Splash. Brrrr. Pat Quinn co-founded the ALS ice bucket social media challenge in 2014. It quickly went “viral.” People dumped buckets of ice water on themselves. Why? To raise awareness and money to research the disease usually referred to as ALS. Sadly, Quinn died of that very disease last November. But he leaves a big legacy.
ALS stands for “amyotrophic lateral sclerosis.” The disease affects nerve cells in the brain and spinal cord. The nerve cells, called motor neurons, slowly die. Motor neurons control muscles that allow you to move parts of your body. People with ALS gradually lose the ability to use their muscles. Over time, they may become unable to speak, eat, move, and breathe. ALS is also called Lou Gehrig’s disease, after a beloved New York Yankees baseball player diagnosed with it in 1939.
Pat Quinn got his diagnosis with ALS in 2013, a month after his 30th birthday. He immediately wanted to help others with the disease.

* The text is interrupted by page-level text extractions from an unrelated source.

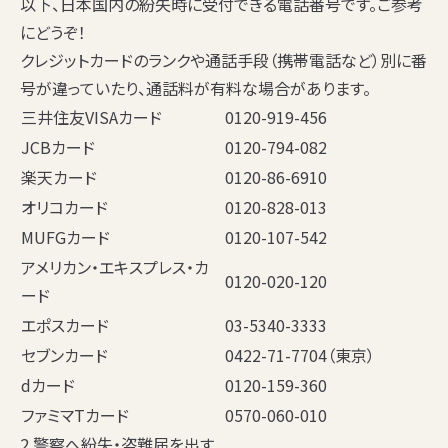
以下、日本国内の紛失時に受付できる電話番号です。ご参考
にどうぞ！
クレジットカードのランクや通話手段（携帯電話など）別に番
号が違っていたり、通話料が有料な場合があります。
三井住友VISAカード
0120-919-456
JCBカード
0120-794-082
楽天カード
0120-86-6910
オリコカード
0120-828-013
MUFGカード
0120-107-542
アメリカン・エキスプレス・カ
0120-020-120
ード
エポスカード
03-5340-3333
セブンカード
0422-71-7704（東京）
dカード
0120-159-360
ファミマTカード
0570-060-010
2.警察へ紛失・盗難届を出す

In 2014, Quinn saw a video posted by professional golfer Chris Kennedy. Kennedy dared his wife’s cousin Jeanette Senerchia to pour a bucket of ice water over her head, post a video on social media, and ask others to do the same or to make a donation to charity. Senerchia’s husband had ALS.
Quinn and co-founder Pete Frates, along with supporters, helped popularize the challenge. The ALS Association says Quinn “knew it was the key to raising ALS awareness.”
When the two picked it up, the phenomenon exploded. Tens of thousands of people participated in the viral trend, including celebrities, sports stars, and politicians. When an image, video, or piece of information goes viral, it is shared rapidly and widely. Challenge videos were viewed millions of times. The ice bucket challenge raised more than $200 million worldwide for ALS research!
New internet challenges and trends pop up all the time. Some viral internet trends are positive and useful, like the ALS challenge. But some can be dangerous. It’s important not to just go along with the crowd. It’s wise to consider whether the trend is helpful or harmful before participating. Proverbs 27:12 says, “The prudent sees danger and hides himself, but the simple go on and suffer for it.”